That being said, if I plan on starting an [OT] thread, the last thing I going to do is count how many there are on the first page of the General forum.  I rarely start [OT] threads anyway, so this hasn't ever been a problem.

I just think it's kinda funny, and as long as a user hasn't registered with the sole purpose of discussing things other that D&D (or other RPG's), than it really shouldn't matter.


----------



## EricNoah (Jul 6, 2003)

What we're talking about here are guidelines and requests.  There's no hard rule.  

The request is that before starting an off-topic post you make yourself aware of the presence of other off-topic threads and use your best judgement as to whether to proceed.  

The guidelines are ... what I posted in that other thread.  Something to guide your decision-making on this issue.


----------



## Darkness (Jul 6, 2003)

Lela said:
			
		

> *Sure Darkness.  We believe you. . . *



Good thing, that; 'cause personally, I don't usually know whether or not I can trust my thoughts.
Thanks, mate.


----------



## Lela (Jul 7, 2003)

Darkness said:
			
		

> *Good thing, that; 'cause personally, I don't usually know whether or not I can trust my thoughts.
> Thanks, mate.  *




NP

I do what I can.


----------



## LightPhoenix (Jul 7, 2003)

This is sort of a side-track, but have you ever considered finding out if there's a way for threads that are getting out of hand to be reported, or flagged somehow?  I'm not saying this is a way to allow more OT posts - quite frankly I'm happy with the way they are now.  But it seems like it might make life a little easier for the mods.


----------



## Dagger75 (Jul 7, 2003)

I am also happy with the way things are now.  I think opening up the Movie/Book/TV forum cleared up a lot of the [OT] posts.  I know I spend a lot time in the Movie forums.  

 The 5 or 6 [OT] threads on the first page is a good rule of thumb.  I have started a few [OT] threads in my day.  As long as the "[OT]" is in the post I am pretty happy.   Some days thats all I read in the general forum.

 Later


----------



## Piratecat (Jul 7, 2003)

LightPhoenix said:
			
		

> *This is sort of a side-track, but have you ever considered finding out if there's a way for threads that are getting out of hand to be reported, or flagged somehow?  I'm not saying this is a way to allow more OT posts - quite frankly I'm happy with the way they are now.  But it seems like it might make life a little easier for the mods. *




You mean like the "report this post to a moderator" button that is above the Edit button of _every single post_?


----------



## LightPhoenix (Jul 7, 2003)

Piratecat said:
			
		

> *
> 
> You mean like the "report this post to a moderator" button that is above the Edit button of every single post?   *




Um, yeah.  Something like that.  

I've been a member of these boards for how long?


----------



## Numion (Jul 14, 2003)

Angcuru said:
			
		

> *
> You seem to forget that we only have one thread at a time.  Not nearly enough to justify a whole new forum. *




But on your own forum you wouldn't be constrained by such a rule.

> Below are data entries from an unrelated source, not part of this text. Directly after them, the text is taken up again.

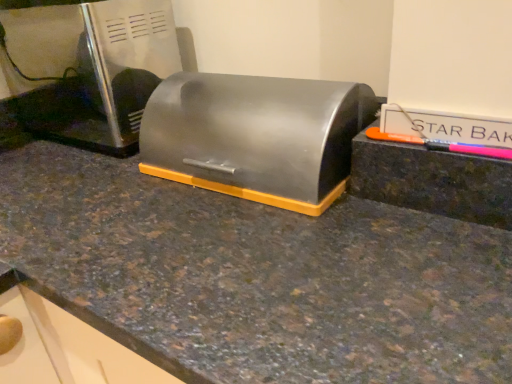 Question: Is point (225, 124) positioned closer to the camera than point (6, 54)?

Choices:
 (A) farther
 (B) closer

Answer: (B)

Question: Is satin silver breadbox at center taller or shorter than satin silver toaster at upper left?

Choices:
 (A) short
 (B) tall

Answer: (A)

Question: From the image's perspective, is satin silver breadbox at center above or below satin silver toaster at upper left?

Choices:
 (A) above
 (B) below

Answer: (B)

Question: In the image, is satin silver toaster at upper left positioned in front of or behind satin silver breadbox at center?

Choices:
 (A) front
 (B) behind

Answer: (B)

Question: From the image's perspective, is satin silver toaster at upper left positioned above or below satin silver breadbox at center?

Choices:
 (A) below
 (B) above

Answer: (B)

Question: Does point (92, 23) appear closer or farther from the camera than point (194, 145)?

Choices:
 (A) closer
 (B) farther

Answer: (B)

Question: Considering the positions of satin silver toaster at upper left and satin silver breadbox at center in the image, is satin silver toaster at upper left taller or shorter than satin silver breadbox at center?

Choices:
 (A) short
 (B) tall

Answer: (B) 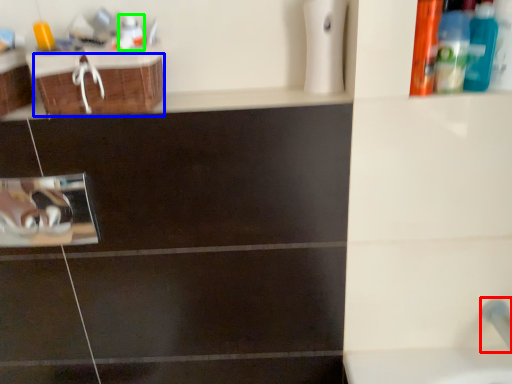 Question: Which is nearer to the plumbing fixture (highlighted by a red box)? drawer (highlighted by a blue box) or mouthwash (highlighted by a green box).

Choices:
 (A) drawer
 (B) mouthwash

Answer: (A) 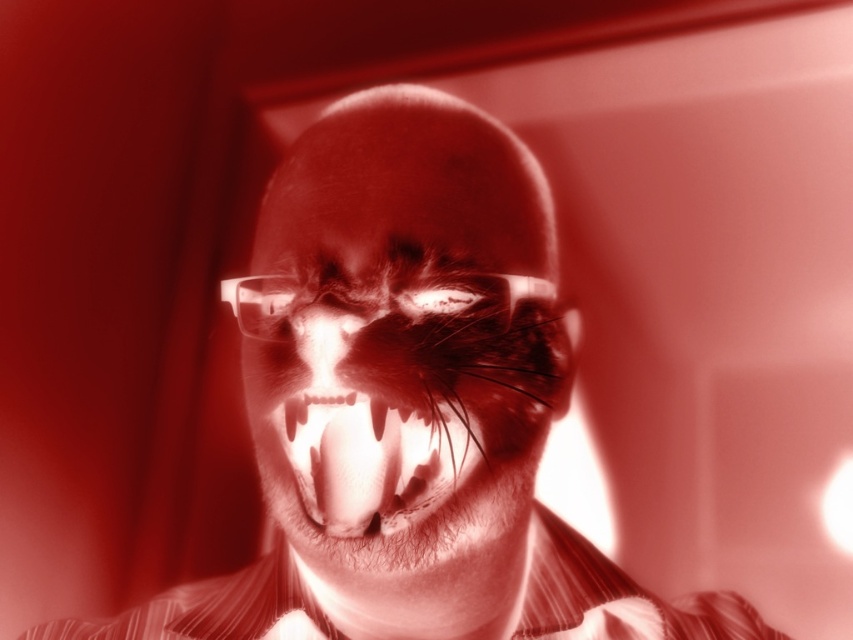 Question: Which point is farther to the camera?

Choices:
 (A) (477, 545)
 (B) (341, 323)
 (C) (323, 440)

Answer: (A)

Question: Among these objects, which one is farthest from the camera?

Choices:
 (A) translucent plastic face at center
 (B) translucent plastic mouth at center
 (C) striped cotton dress shirt at center
 (D) translucent glass nose at center

Answer: (C)

Question: Does translucent plastic face at center have a larger size compared to translucent glass nose at center?

Choices:
 (A) yes
 (B) no

Answer: (A)

Question: Is translucent plastic mouth at center to the left of translucent glass nose at center from the viewer's perspective?

Choices:
 (A) no
 (B) yes

Answer: (A)

Question: Can you confirm if striped cotton dress shirt at center is positioned below translucent plastic mouth at center?

Choices:
 (A) yes
 (B) no

Answer: (A)

Question: Based on their relative distances, which object is nearer to the translucent glass nose at center?

Choices:
 (A) translucent plastic face at center
 (B) translucent plastic mouth at center
 (C) striped cotton dress shirt at center

Answer: (B) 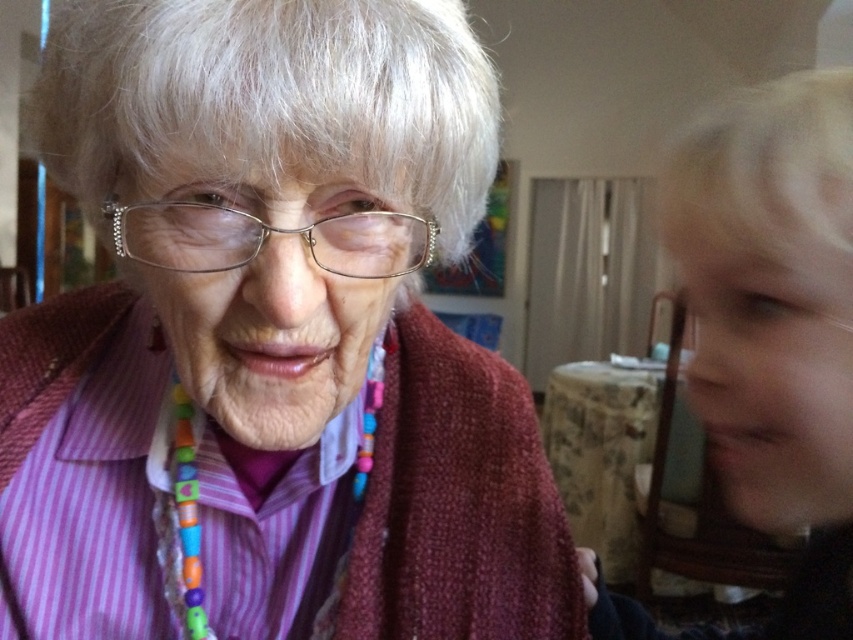 Does matte purple shirt at center have a lesser height compared to multicolored beaded necklace at right?

Yes.

Which is more to the right, matte purple shirt at center or multicolored beaded necklace at right?

From the viewer's perspective, multicolored beaded necklace at right appears more on the right side.

What are the coordinates of `matte purple shirt at center` in the screenshot? It's located at (271, 333).

Does matte purple shirt at center have a greater height compared to metallic frame glasses at center?

Yes.

Looking at this image, between matte purple shirt at center and metallic frame glasses at center, which one appears on the right side from the viewer's perspective?

metallic frame glasses at center

Find the location of a particular element. Image resolution: width=853 pixels, height=640 pixels. matte purple shirt at center is located at coordinates (271, 333).

Can you confirm if multicolored beaded necklace at right is positioned to the left of metallic frame glasses at center?

In fact, multicolored beaded necklace at right is to the right of metallic frame glasses at center.

Is point (846, 536) behind point (192, 234)?

Yes, point (846, 536) is farther from viewer.

I want to click on multicolored beaded necklace at right, so click(x=775, y=320). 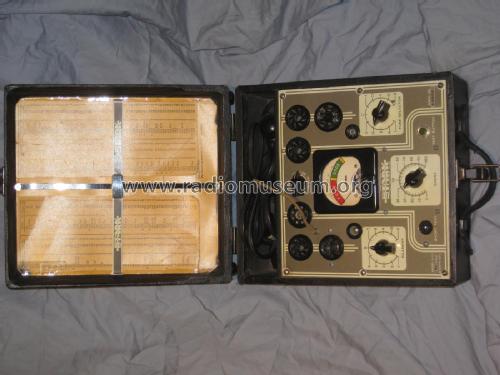 Find the location of `handle`. handle is located at coordinates (491, 191). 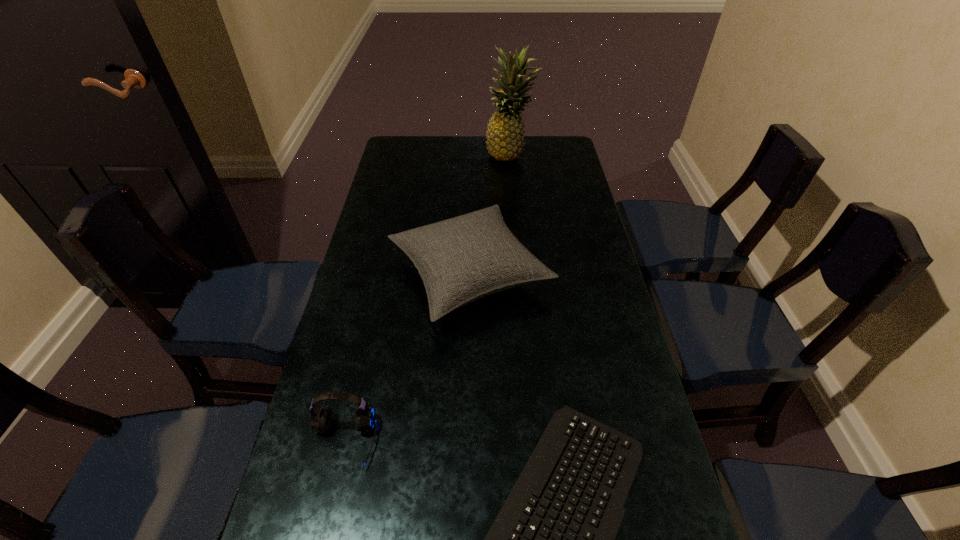 I want to click on the farthest object, so click(x=505, y=137).

Locate an element on the screen. The height and width of the screenshot is (540, 960). the tallest object is located at coordinates (505, 137).

At what (x,y) coordinates should I click in order to perform the action: click on cushion. Please return your answer as a coordinate pair (x, y). The image size is (960, 540). Looking at the image, I should click on (460, 260).

Find the location of `the second tallest object`. the second tallest object is located at coordinates (460, 260).

Find the location of a particular element. headset is located at coordinates (321, 416).

Identify the location of vacant area situated 0.210m on the front of the pineapple. The width and height of the screenshot is (960, 540). (514, 200).

Locate an element on the screen. The image size is (960, 540). free region located 0.070m on the right of the cushion is located at coordinates (576, 275).

At what (x,y) coordinates should I click in order to perform the action: click on vacant space situated 0.120m on the ear cushions of the second shortest object. Please return your answer as a coordinate pair (x, y). This screenshot has height=540, width=960. Looking at the image, I should click on (322, 539).

Identify the location of object present at the far edge. The image size is (960, 540). [x=505, y=137].

Find the location of a particular element. This screenshot has width=960, height=540. cushion that is at the left edge is located at coordinates (460, 260). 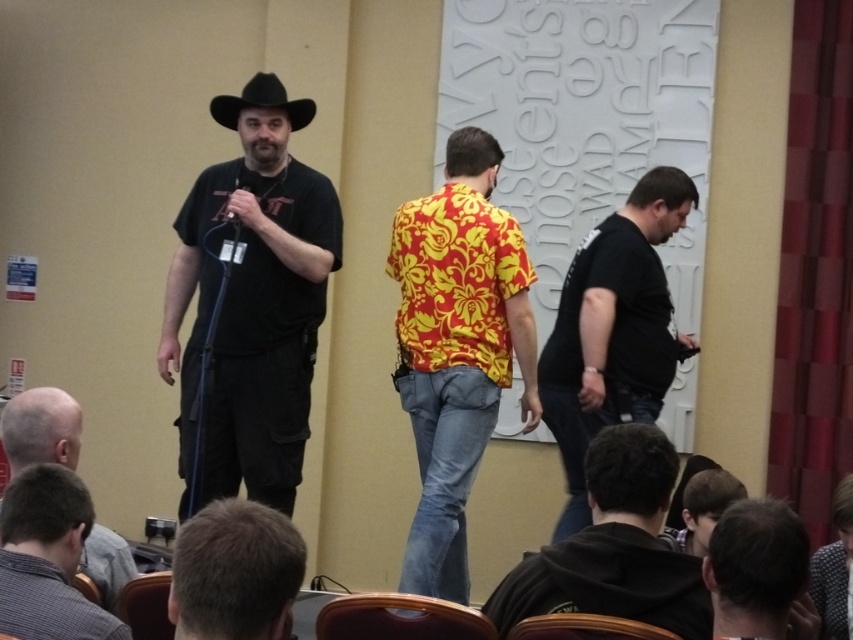 You are standing at the entrance of the conference room and see the point marked as point (399, 618). What object is located at that point?

The brown wooden chair at lower center is located at point (399, 618).

From the picture: You are an attendee sitting in the audience of the conference room. You notice two men on stage, one with short hair at lower left and another wearing a black felt cowboy hat at left. Which man is closer to you?

The short hair at lower left is in front of the black felt cowboy hat at left, so the man with short hair at lower left is closer to you.

You are standing at the center of the room and want to find the dark brown hair at lower right. Based on the coordinates provided, in which direction should you look to locate it?

The dark brown hair at lower right is located at coordinates point (759, 572), which corresponds to the lower right direction from your current position at the center of the room. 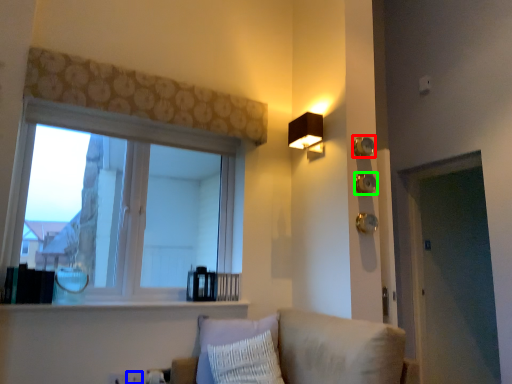 Question: Estimate the real-world distances between objects in this image. Which object is closer to knob (highlighted by a red box), electric outlet (highlighted by a blue box) or knob (highlighted by a green box)?

Choices:
 (A) electric outlet
 (B) knob

Answer: (B) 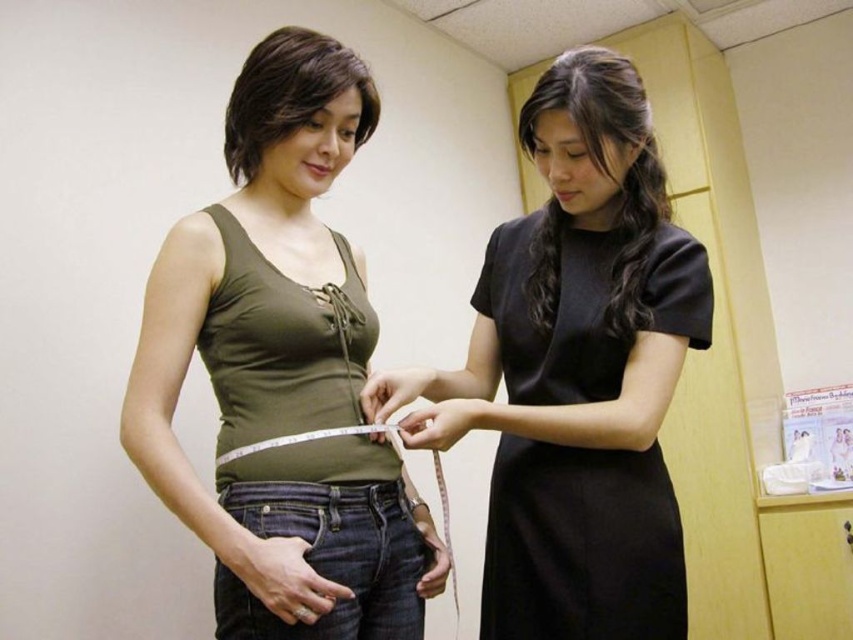 Based on the photo, is matte green tank top at center shorter than black satin dress at center?

No, matte green tank top at center is not shorter than black satin dress at center.

Is matte green tank top at center below black satin dress at center?

Actually, matte green tank top at center is above black satin dress at center.

Is point (265, 586) positioned before point (497, 570)?

Yes, point (265, 586) is closer to viewer.

The height and width of the screenshot is (640, 853). What are the coordinates of `matte green tank top at center` in the screenshot? It's located at (282, 371).

Who is lower down, matte green tank top at center or black satin dress at upper right?

black satin dress at upper right is below.

Is point (198, 336) closer to camera compared to point (567, 509)?

That is True.

Where is `matte green tank top at center`? This screenshot has width=853, height=640. matte green tank top at center is located at coordinates (282, 371).

Is black satin dress at center taller than black satin dress at upper right?

Yes.

Who is more forward, [508,420] or [590,250]?

Point [508,420] is more forward.

Identify the location of black satin dress at center. (576, 372). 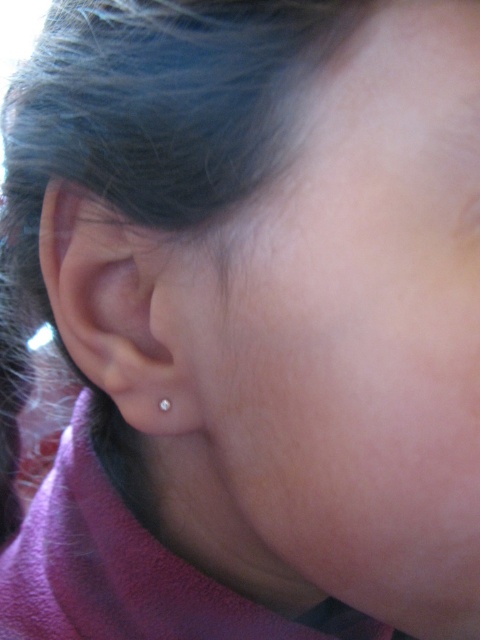 Question: Which object appears closest to the camera in this image?

Choices:
 (A) pearl-like earring at ear
 (B) clear gold earring at left

Answer: (B)

Question: Which point appears closest to the camera in this image?

Choices:
 (A) (148, 426)
 (B) (166, 397)

Answer: (B)

Question: Among these objects, which one is farthest from the camera?

Choices:
 (A) clear gold earring at left
 (B) pearl-like earring at ear

Answer: (B)

Question: Does clear gold earring at left appear over pearl-like earring at ear?

Choices:
 (A) yes
 (B) no

Answer: (A)

Question: Does clear gold earring at left have a greater width compared to pearl-like earring at ear?

Choices:
 (A) yes
 (B) no

Answer: (A)

Question: Does clear gold earring at left appear on the left side of pearl-like earring at ear?

Choices:
 (A) yes
 (B) no

Answer: (A) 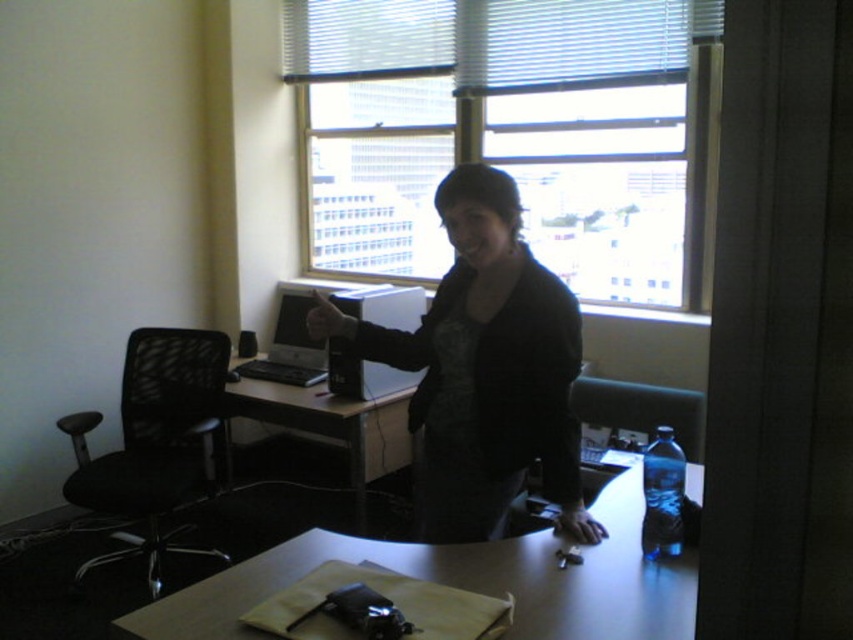 Looking at this image, is transparent glass window at upper center below black mesh swivel chair at left?

Incorrect, transparent glass window at upper center is not positioned below black mesh swivel chair at left.

Which is more to the right, transparent glass window at upper center or black mesh swivel chair at left?

transparent glass window at upper center is more to the right.

Locate an element on the screen. This screenshot has height=640, width=853. transparent glass window at upper center is located at coordinates (514, 132).

Is matte black desk at center positioned behind matte black desktop computer at center?

That is True.

Is point (386, 401) farther from camera compared to point (412, 330)?

No, (386, 401) is closer to viewer.

Which is behind, point (410, 444) or point (397, 385)?

The point (410, 444) is behind.

I want to click on matte black desk at center, so click(x=332, y=422).

Is point (549, 301) more distant than point (289, 339)?

No, it is not.

Is point (567, 417) positioned before point (285, 304)?

Yes, point (567, 417) is closer to viewer.

I want to click on black matte shirt at center, so tap(485, 369). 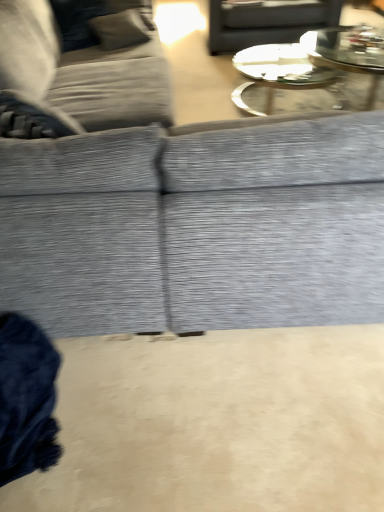 Question: From the image's perspective, relative to matte gray tray at upper center, is textured gray couch at upper left, which is counted as the 2th studio couch, starting from the right, above or below?

Choices:
 (A) above
 (B) below

Answer: (B)

Question: From a real-world perspective, is textured gray couch at upper left, which is counted as the 2th studio couch, starting from the right, positioned above or below matte gray tray at upper center?

Choices:
 (A) above
 (B) below

Answer: (A)

Question: Based on their relative distances, which object is nearer to the textured gray couch at upper left, which is counted as the 2th studio couch, starting from the right?

Choices:
 (A) textured gray fabric couch at center, which is the second studio couch from left to right
 (B) matte gray tray at upper center
 (C) clear glass coffee table at upper center

Answer: (C)

Question: Considering the real-world distances, which object is closest to the textured gray fabric couch at center, positioned as the 1th studio couch in right-to-left order?

Choices:
 (A) textured gray couch at upper left, which ranks as the first studio couch in left-to-right order
 (B) clear glass coffee table at upper center
 (C) matte gray tray at upper center

Answer: (A) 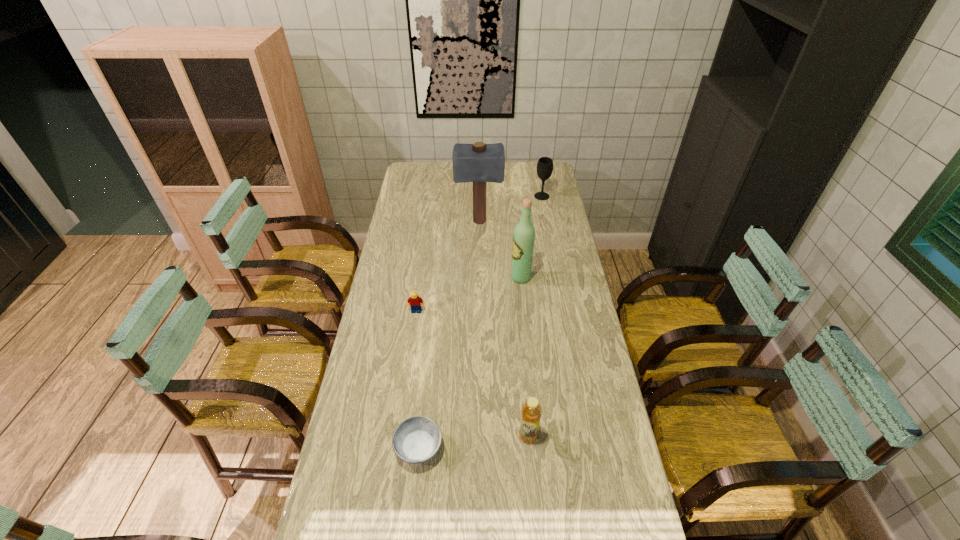 Where is `free space located on the front-facing side of the wine bottle`? The width and height of the screenshot is (960, 540). free space located on the front-facing side of the wine bottle is located at coordinates (442, 278).

This screenshot has width=960, height=540. I want to click on free space located on the front-facing side of the wine bottle, so click(478, 278).

Find the location of a particular element. Image resolution: width=960 pixels, height=540 pixels. free space located 0.070m on the back of the farthest object is located at coordinates (540, 185).

At what (x,y) coordinates should I click in order to perform the action: click on free region located 0.340m on the back of the bottle. Please return your answer as a coordinate pair (x, y). Image resolution: width=960 pixels, height=540 pixels. Looking at the image, I should click on (520, 337).

Identify the location of blank space located 0.380m on the front-facing side of the third nearest object. (403, 405).

Where is `vacant space situated 0.390m on the right of the ashtray`? This screenshot has width=960, height=540. vacant space situated 0.390m on the right of the ashtray is located at coordinates (580, 449).

Locate an element on the screen. The image size is (960, 540). Lego at the left edge is located at coordinates (416, 302).

I want to click on ashtray located at the left edge, so [x=415, y=440].

This screenshot has height=540, width=960. I want to click on object present at the right edge, so click(x=545, y=164).

In the image, there is a desktop. Where is `free region at the left edge`? This screenshot has width=960, height=540. free region at the left edge is located at coordinates (392, 232). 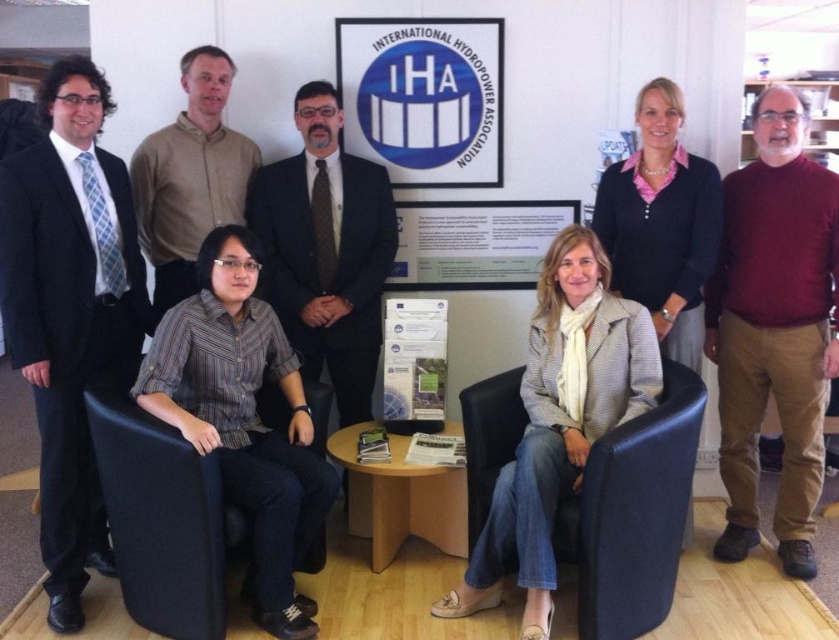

Surely it would make you happier?


----------



## Lela (Jul 14, 2003)

Numion said:
			
		

> *
> 
> But on your own forum you wouldn't be constrained by such a rule. Surely it would make you happier? *




After I read your origianal post, I decided to have a peek at Hive myself.  After taking a look at what it is and how it works (yes, I know, you don't like to define it), I think that more than one thread would detract from it.


----------



## Crothian (Jul 14, 2003)

Numion said:
			
		

> *
> 
> But on your own forum you wouldn't be constrained by such a rule. Surely it would make you happier? *




Actually, we are quite happy where we are.


----------